(Beginning of Exercise inputs)
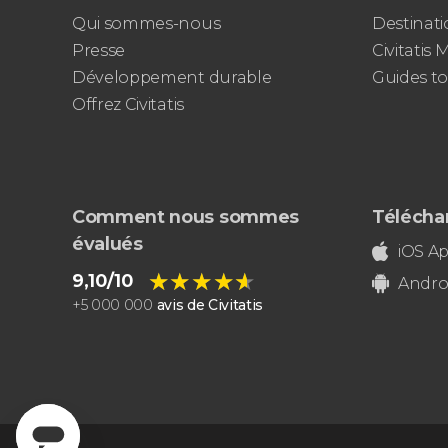
Qui sommes-nous
Destinati
Presse
Civitatis
Développement durable
Guides to
Offrez Civitatis
Comment nous sommes
Téléchar
évalués
iOS A
★★★★★
★★★★★
9,10/10
Andro
+
5 000 000
avis de Civitatis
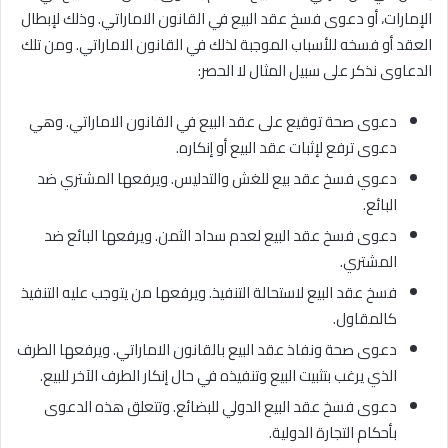
الإمارات، أو دعوى فسخ عقد البيع في القانون الاماراتي. وذلك لإبطال
العقد أو فسخه للأسباب الموجبة لذلك في القانون الاماراتي. ومن تلك
الدعاوى نذكر على سبيل المثال لا الحصر:
دعوى صحة توقيع على عقد البيع في القانون الاماراتي. وهي
دعوى ترفع لإثبات عقد البيع أو إنكاره.
دعوي فسخ عقد بيع للغش والتدليس. ويرفعها المشتري ضد
البائع.
دعوى فسخ عقد البيع لعدم سداد الثمن. ويرفعها البائع ضد
المشتري.
فسخ عقد البيع لاستحالة التنفيذ. ويرفعها من يتوجب عليه التنفيذ
كالمقاول.
دعوى صحة ونفاذ عقد البيع بالقانون الاماراتي. ويرفعها الطرف
الذي يرغب بتثبيت البيع وتنفيذه في حال إنكار الطرف الآخر للبيع.
دعوى فسخ عقد البيع الدولي للبضائع. وتتعلق هذه الدعوى
بأحكام التجارة الدولية.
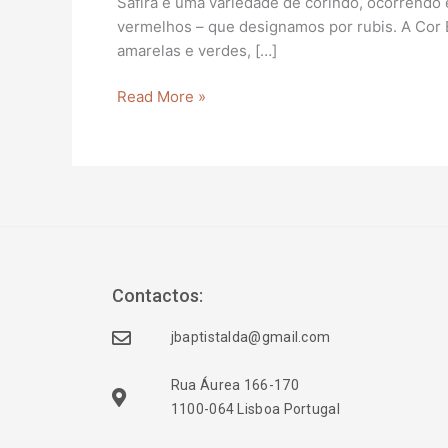
Safira é uma variedade de corindo, ocorrendo 
vermelhos – que designamos por rubis. A Cor Ex
amarelas e verdes, […]
Read More »
Contactos:
jbaptistalda@gmail.com
Rua Áurea 166-170
1100-064 Lisboa Portugal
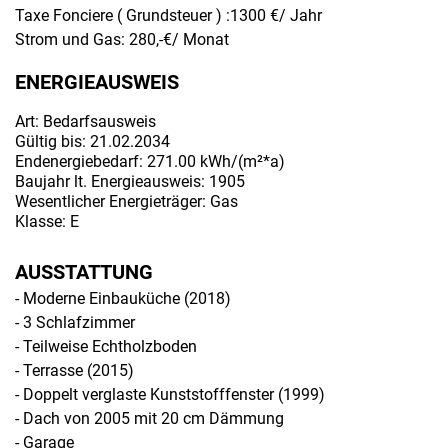
Taxe Fonciere ( Grundsteuer ) :1300 €/ Jahr
Strom und Gas: 280,-€/ Monat
ENERGIEAUSWEIS
Art: Bedarfsausweis
Gültig bis: 21.02.2034
Endenergiebedarf: 271.00 kWh/(m²*a)
Baujahr lt. Energieausweis: 1905
Wesentlicher Energieträger: Gas
Klasse: E
AUSSTATTUNG
- Moderne Einbauküche (2018)
- 3 Schlafzimmer
- Teilweise Echtholzboden
- Terrasse (2015)
- Doppelt verglaste Kunststofffenster (1999)
- Dach von 2005 mit 20 cm Dämmung
- Garage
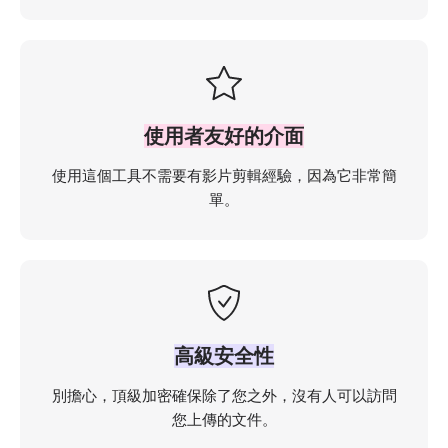
使用者友好的介面
使用這個工具不需要有影片剪輯經驗，因為它非常簡
單。
高級安全性
別擔心，頂級加密確保除了您之外，沒有人可以訪問
您上傳的文件。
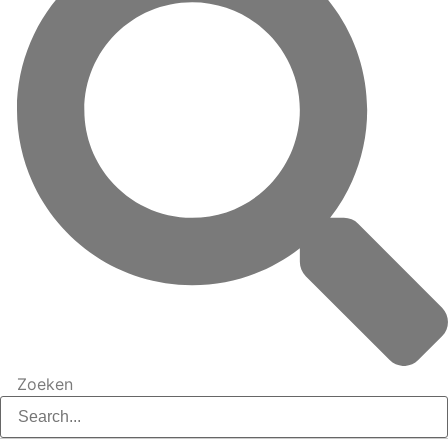
Zoeken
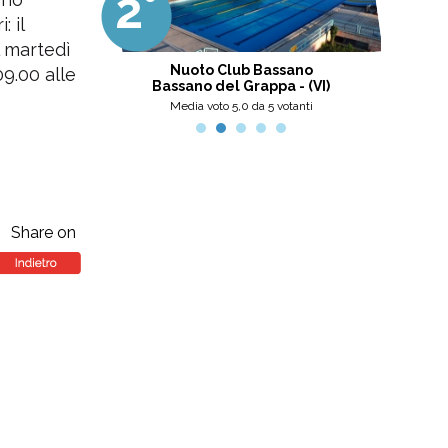
2°
3
professionalità, umanità e cortesia.
Ottima scelta, nel pinerolese il
 il
meglio, secondo me.
l martedì
tini
Nuoto Club Bassano
Pis
09.00 alle
Bassano del Grappa - (VI)
nti
Media voto 5,0 da 5 votanti
Share on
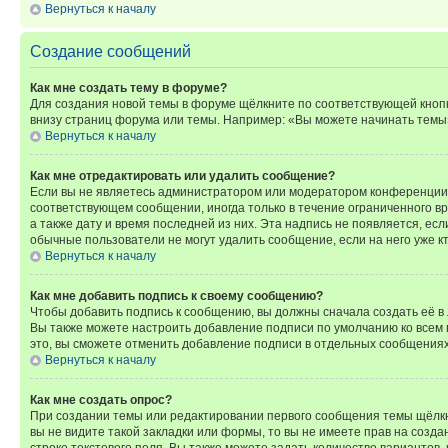
Вернуться к началу
Создание сообщений
Как мне создать тему в форуме?
Для создания новой темы в форуме щёлкните по соответствующей кнопк
внизу страниц форума или темы. Например: «Вы можете начинать темы»,
Вернуться к началу
Как мне отредактировать или удалить сообщение?
Если вы не являетесь администратором или модератором конференции, 
соответствующем сообщении, иногда только в течение ограниченного вр
а также дату и время последней из них. Эта надпись не появляется, е
обычные пользователи не могут удалить сообщение, если на него уже кт
Вернуться к началу
Как мне добавить подпись к своему сообщению?
Чтобы добавить подпись к сообщению, вы должны сначала создать её в
Вы также можете настроить добавление подписи по умолчанию ко всем
это, вы сможете отменить добавление подписи в отдельных сообщения
Вернуться к началу
Как мне создать опрос?
При создании темы или редактировании первого сообщения темы щёлкн
вы не видите такой закладки или формы, то вы не имеете прав на созда
строке текстового поля. Вы также можете задать количество вариантов,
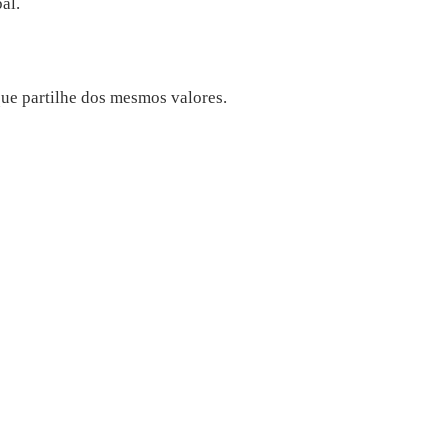
al.
que partilhe dos mesmos valores.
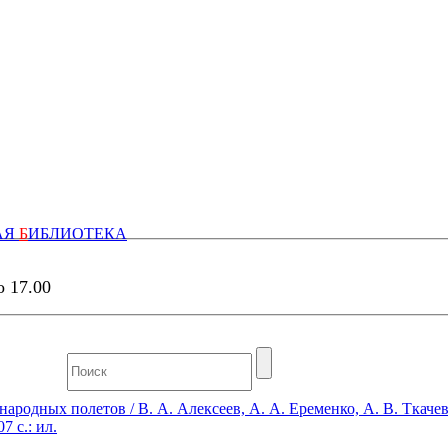
АЯ
Б
ИБЛИОТЕКА
о 17.00
родных полетов / В. А. Алексеев, А. А. Еременко, А. В. Ткачев.
7 с.: ил.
(End of Exercise inputs)
## Exercise instructions
When you give the entries again, keep them exact and omit any picture they contain.

## Exercise result
Qui sommes-nous
Destinati
Presse
Civitatis
Développement durable
Guides to
Offrez Civitatis
Comment nous sommes
Téléchar
évalués
iOS A
★★★★★
★★★★★
9,10/10
Andro
+
5 000 000
avis de Civitatis
الإمارات، أو دعوى فسخ عقد البيع في القانون الاماراتي. وذلك لإبطال
العقد أو فسخه للأسباب الموجبة لذلك في القانون الاماراتي. ومن تلك
الدعاوى نذكر على سبيل المثال لا الحصر:
دعوى صحة توقيع على عقد البيع في القانون الاماراتي. وهي
دعوى ترفع لإثبات عقد البيع أو إنكاره.
دعوي فسخ عقد بيع للغش والتدليس. ويرفعها المشتري ضد
البائع.
دعوى فسخ عقد البيع لعدم سداد الثمن. ويرفعها البائع ضد
المشتري.
فسخ عقد البيع لاستحالة التنفيذ. ويرفعها من يتوجب عليه التنفيذ
كالمقاول.
دعوى صحة ونفاذ عقد البيع بالقانون الاماراتي. ويرفعها الطرف
الذي يرغب بتثبيت البيع وتنفيذه في حال إنكار الطرف الآخر للبيع.
دعوى فسخ عقد البيع الدولي للبضائع. وتتعلق هذه الدعوى
بأحكام التجارة الدولية.
Safira é uma variedade de corindo, ocorrendo 
vermelhos – que designamos por rubis. A Cor Ex
amarelas e verdes, […]
Read More »
Contactos:
jbaptistalda@gmail.com
Rua Áurea 166-170
1100-064 Lisboa Portugal
Taxe Fonciere ( Grundsteuer ) :1300 €/ Jahr
Strom und Gas: 280,-€/ Monat
ENERGIEAUSWEIS
Art: Bedarfsausweis
Gültig bis: 21.02.2034
Endenergiebedarf: 271.00 kWh/(m²*a)
Baujahr lt. Energieausweis: 1905
Wesentlicher Energieträger: Gas
Klasse: E
AUSSTATTUNG
- Moderne Einbauküche (2018)
- 3 Schlafzimmer
- Teilweise Echtholzboden
- Terrasse (2015)
- Doppelt verglaste Kunststofffenster (1999)
- Dach von 2005 mit 20 cm Dämmung
- Garage
使用者友好的介面
使用這個工具不需要有影片剪輯經驗，因為它非常簡
單。
高級安全性
別擔心，頂級加密確保除了您之外，沒有人可以訪問
您上傳的文件。
Zoeken
2°
3
professionalità, umanità e cortesia.
Ottima scelta, nel pinerolese il
 il
meglio, secondo me.
l martedì
tini
Nuoto Club Bassano
Pis
09.00 alle
Bassano del Grappa - (VI)
nti
Media voto 5,0 da 5 votanti
Share on
Вернуться к началу
Создание сообщений
Как мне создать тему в форуме?
Для создания новой темы в форуме щёлкните по соответствующей кнопк
внизу страниц форума или темы. Например: «Вы можете начинать темы»,
Вернуться к началу
Как мне отредактировать или удалить сообщение?
Если вы не являетесь администратором или модератором конференции, 
соответствующем сообщении, иногда только в течение ограниченного вр
а также дату и время последней из них. Эта надпись не появляется, е
обычные пользователи не могут удалить сообщение, если на него уже кт
Вернуться к началу
Как мне добавить подпись к своему сообщению?
Чтобы добавить подпись к сообщению, вы должны сначала создать её в
Вы также можете настроить добавление подписи по умолчанию ко всем
это, вы сможете отменить добавление подписи в отдельных сообщения
Вернуться к началу
Как мне создать опрос?
При создании темы или редактировании первого сообщения темы щёлкн
вы не видите такой закладки или формы, то вы не имеете прав на созда
строке текстового поля. Вы также можете задать количество вариантов,
al.
que partilhe dos mesmos valores.
АЯ
Б
ИБЛИОТЕКА
о 17.00
родных полетов / В. А. Алексеев, А. А. Еременко, А. В. Ткачев.
7 с.: ил.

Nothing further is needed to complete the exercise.